--- Provided material ---

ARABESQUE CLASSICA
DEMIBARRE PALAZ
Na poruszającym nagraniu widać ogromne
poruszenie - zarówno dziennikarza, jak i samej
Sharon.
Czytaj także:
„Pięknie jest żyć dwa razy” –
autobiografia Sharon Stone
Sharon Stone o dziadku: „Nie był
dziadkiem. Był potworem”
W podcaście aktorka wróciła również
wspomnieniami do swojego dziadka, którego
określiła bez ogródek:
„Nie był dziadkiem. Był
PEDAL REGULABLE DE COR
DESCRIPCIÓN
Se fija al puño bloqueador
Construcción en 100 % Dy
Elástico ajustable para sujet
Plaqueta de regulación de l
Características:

---
--- Provided material ---

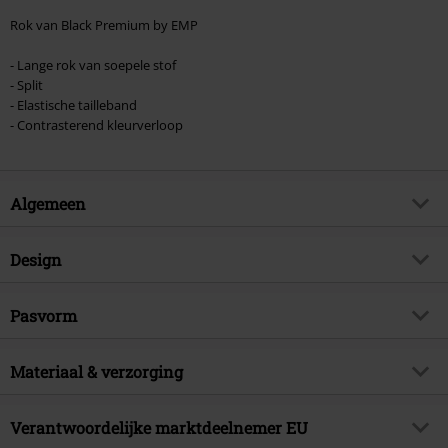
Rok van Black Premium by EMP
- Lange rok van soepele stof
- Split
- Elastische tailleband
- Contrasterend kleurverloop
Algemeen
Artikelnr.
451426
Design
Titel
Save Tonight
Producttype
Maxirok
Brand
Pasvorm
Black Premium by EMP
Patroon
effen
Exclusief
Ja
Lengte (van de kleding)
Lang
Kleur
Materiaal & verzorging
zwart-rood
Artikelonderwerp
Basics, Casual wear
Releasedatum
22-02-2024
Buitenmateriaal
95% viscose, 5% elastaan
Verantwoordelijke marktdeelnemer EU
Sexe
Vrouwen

---

Activity ->
Return all lines from the material that contain "dziadkiem".

Reply to the exercise ->
dziadkiem. Był potworem”
„Nie był dziadkiem. Był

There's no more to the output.